Authored by arsenm on Feb 10 2021, 4:44 PM.

Details

Summary

Fixes a testcase that was overcommitting large register tuples to a
bundle, which the register allocator could not possibly satisfy. This
was producing a bundle which used nearly all of the available SGPRs
with a series of 16-dword loads (not all of which are freely available
to use).

This is a quick hack for some deeper issues with how the clause
bundler tracks register pressure.

Overall the pressure tracking used here doesn't make sense and is too
imprecise for what it needs to avoid the allocator failing. The
pressure estimate does not account for the alignment requirements of
large SGPR tuples, so this was really underestimating the pressure
impact. This also ignores the impact of the extended live range of the
use registers after the bundle is introduced. Additionally, it didn't
account for some wide tuples not being available due to reserved
registers.

This regresses a few cases. These end up introducing more
spilling. This is also a function of the global pressure being used in
the decision to bundle, not the local pressure impact of the bundle
itself.

Diff Detail

Event Timeline

arsenm created this revision.Feb 10 2021, 4:44 PM
arsenm requested review of this revision.Feb 10 2021, 4:44 PM
Herald added a project: Restricted Project. · View Herald TranscriptFeb 10 2021, 4:44 PM
Herald added a subscriber: wdng. · View Herald Transcript

I agree RPT needs improvements around tuples, so the w/a seems reasonable for now. I am concerned about huge tests though.

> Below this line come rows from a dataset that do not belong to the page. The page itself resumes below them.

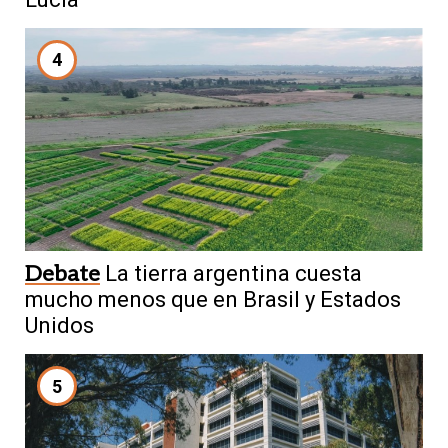
4
Debate
La tierra argentina cuesta
mucho menos que en Brasil y Estados
Unidos
5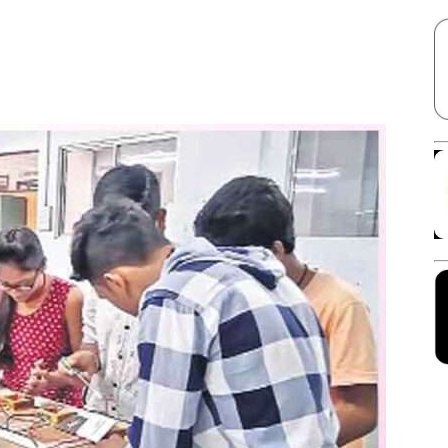
Facebook
X
Linkedin
Pinterest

llvm/test/CodeGen/AMDGPU/limit-soft-clause-reg-pressure.mir
2

Do you really need a test so huge? We will regenerate it very often. At the very least you could just check something small, you only need to make sure it compiles.

arsenm added inline comments.Feb 10 2021, 5:05 PM
llvm/test/CodeGen/AMDGPU/limit-soft-clause-reg-pressure.mir
2

I thought I did that but I guess I lost that revision

arsenm updated this revision to Diff 322975.Feb 11 2021, 6:00 AM

Trim test checks

rampitec added inline comments.Feb 11 2021, 9:22 AM
llvm/test/CodeGen/AMDGPU/soft-clause-exceeds-register-budget.ll
6

What about this one? Do you really need full checks to be generated?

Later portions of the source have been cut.